Third: It looks like getTermFilter(...) expects single words (or phrases). For instance, if you pass "This is a phrase" to getTermFilter(...) it will look up "This is a phrase" in the dictionary. It will not find it of course, so getIndexTerms(...) returns NULL and getLemma(...) fails... So you have to parse the text of your PlainTextDocument into words first.
Finally, I'm not sure it's a good idea to remove punctuation. For instance "it's" will be converted to "its" but these are different words with different meanings, and they lemmatize differently.
Rolling all this up:
library(tm)
vector.documents <- c("This is a line of text.", "This is another one.")
corpus.documents <- Corpus(VectorSource(vector.documents))
corpus.documents <- tm_map(corpus.documents, removePunctuation)
library(wordnet)
initDict("C:/Program Files (x86)/WordNet/2.1/dict")
lapply(corpus.documents,function(x){
sapply(unlist(strsplit(as.character(x),"[[:space:]]+")), function(word) {
x.filter <- getTermFilter("StartsWithFilter", word, TRUE)
terms <- getIndexTerms("NOUN",1,x.filter)

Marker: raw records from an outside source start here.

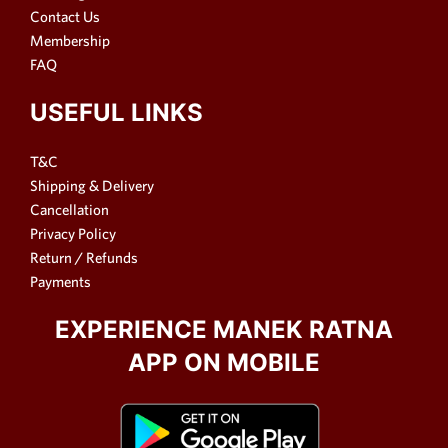
Contact Us
Membership
FAQ
USEFUL LINKS
T&C
Shipping & Delivery
Cancellation
Privacy Policy
Return / Refunds
Payments
EXPERIENCE MANEK RATNA
APP ON MOBILE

if(!is.null(terms)) sapply(terms,getLemma)
})
})
# [[1]]
# This is a line of text
# "thistle" "isaac" "a" "line" "off-axis reflector" "text"
As you can see, the output is still gibberish. "This" is lemmatized as "thistle" and so on. It may be that I have the dictionaries configured improperly, so you might have better luck. If you are committed to wordnet, for some reason, I suggest you contact the package authors.